For some time now the style and success of Tokyo’s lauded street- and casual-wear labels have failed to be reflected in the city’s biannual fashion event. Add to this the recent announcement that N.Hoolywood and John Lawrence Sullivan — two of the capital’s strongest brands — are ready to tackle bigger challenges, with the former heading to New York from next season and Arashi Yanagawa taking the latter to the glitz and glamor of style-capital Paris.
So, as we speak, it’s out with the old and in with the new as this season’s Japan Fashion Week bade adieu to old friends and welcomed some fresh prospects.
Daisuke Obana’s N.Hoolywood has had a successful 10-year career producing apparel inspired by disparate U.S.-influences. Its upcoming move to the Big Apple is a brave choice for a brand that can be said to have limited appeal due to its conspicuous absence of a fixed identity, which has necessitated a change in direction from season to season. However, this is also, paradoxically, what has made N.Hoolywood so intriguing.
The farewell collection, titled “Coverage,” took the U.S. miliary’s involvement in the 1960s to ’70s Vietnam War as its starting point and the clothing was as military (in the real sense of the word) as you will ever see on a runway. It included basic gruntwear taken from Vietnam but also, in parts, looked closer to gear worn in both world wars and even modern-day conflicts in Iraq and Afghanistan. Camouflage, army knits, leather jackets and giant backpacks highlighted a collection that refused to dilute its theme for the sake of commerciality.

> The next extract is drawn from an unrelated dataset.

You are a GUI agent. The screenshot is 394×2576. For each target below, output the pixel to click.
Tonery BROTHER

At first glance, the only viably commercial pieces were (in a nod to 1960s’ hippies) graffiti bootleg jeans, mesh innerwear, cardigans and tees.
With an emphasis on “real clothes,” Koji Udo, the designer at Factotum, usually seeks to incorporate the influence of musicians, artists and writers into his apparel. However, his collection this time around was initially inspired by Tibet. It had a strong outdoors and strangely post-apocalyptic feel, which included some ink-jet down jackets and long-knitted cardigans carefully accessorized with giant gloves and snoods.

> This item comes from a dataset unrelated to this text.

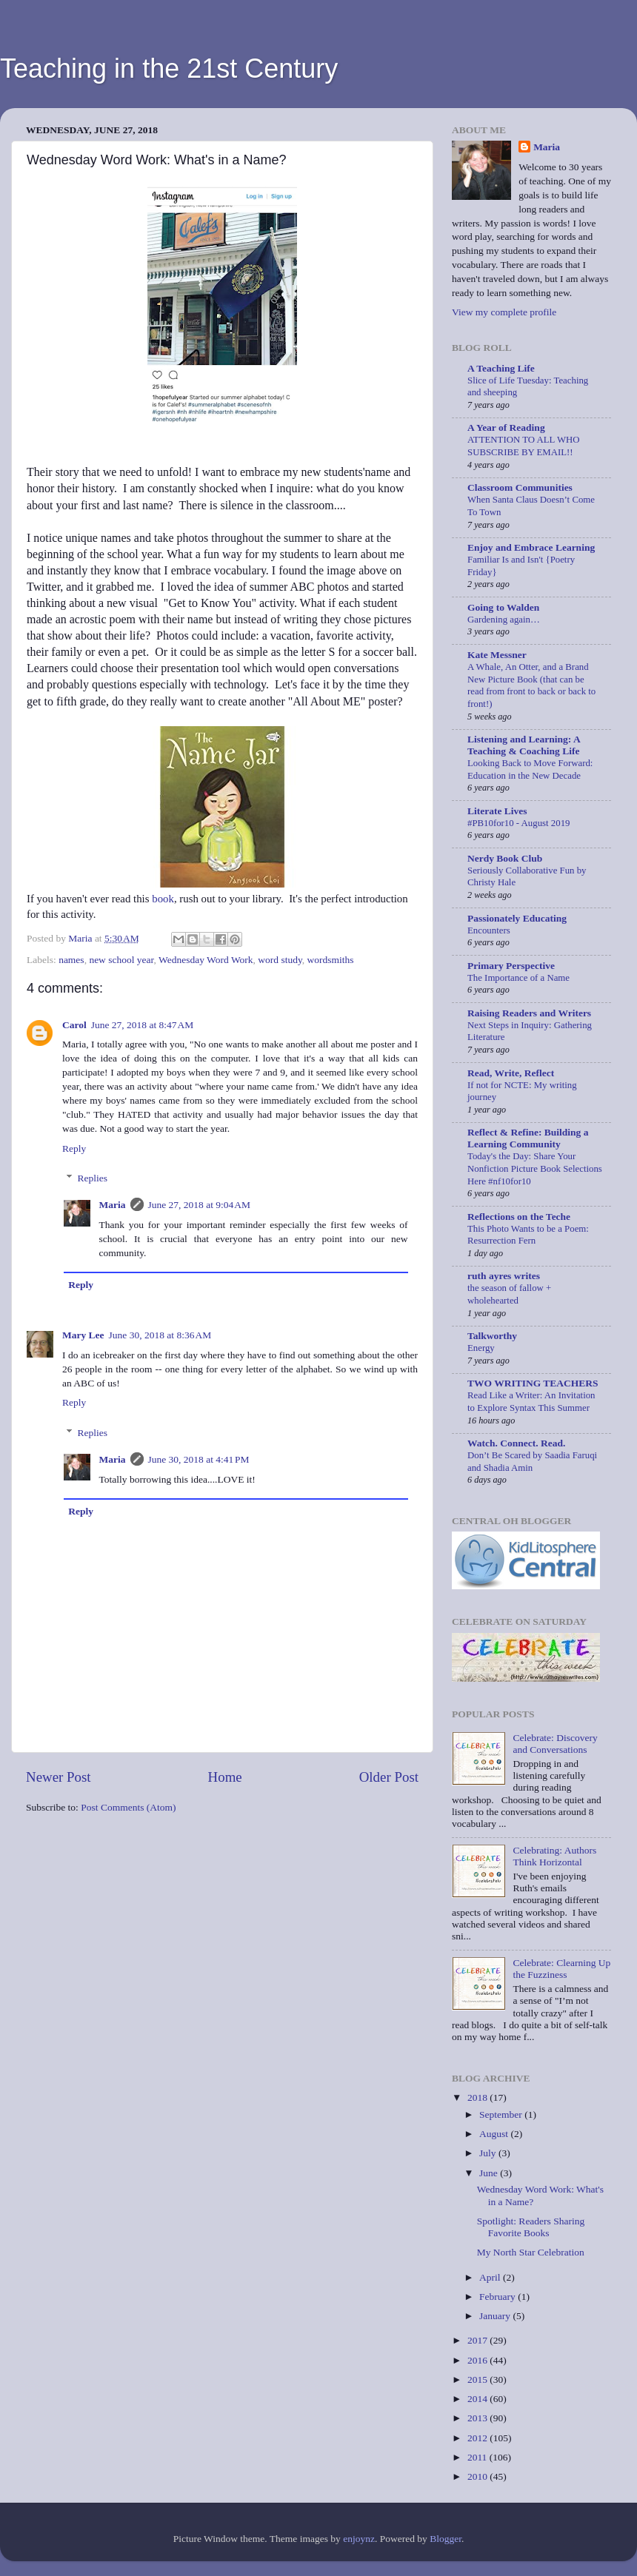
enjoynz (359, 2538)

It’s a shame, then, that this was its final runway show.
Rugged, bohemian and well-crafted, Factotum will be sorely missed from the Japan Fashion Week schedule. According to a representative from the brand, “a runway show doesn’t seem to be the best way to show the collection.” Now, following several other global menswear brands, Factotum is expected to use exhibitions or installations in future seasons.
However, Miharayasuhiro, known more for his inventive sneaker collaboration with Puma, had a strong collection influenced by 1950s U.S. Beat writers such as William Burroughs. Arty and bohemian, yet very wearable, it included a relaxed and baggy trouser that was also a prominent look at newcomer Sise. Designed by Seishin Matsui and Takatoshi Hirokawa, Sise, along with another debutant, Phenomenon, are — according to one fashion insider — “the new blood of JFW.” The compact, simple collection included slim-fitting, well-cut jackets with a wide and slacker-style trouser and basketball-inspired loose shorts.
Larger than life Takeshi Osumi, aka Big-O, is the brainchild behind Phenomenon and since 2004 he has developed the brand into a streetwear powerhouse. Collaborations with noted English experimentalists Cassette Playa, and other successful tie-ups, have also increased its credibility abroad. Its first JFW collection, huge for a debut brand, was influenced by garage rock, and despite some flights of fancy it was powerful and well constructed. The long plaid shirt/dresses looked fresh and contemporary, with Banal Chic Bizarre, Yoshio Kubo and Odradek also showcasing the male skirt and variations on the kilt.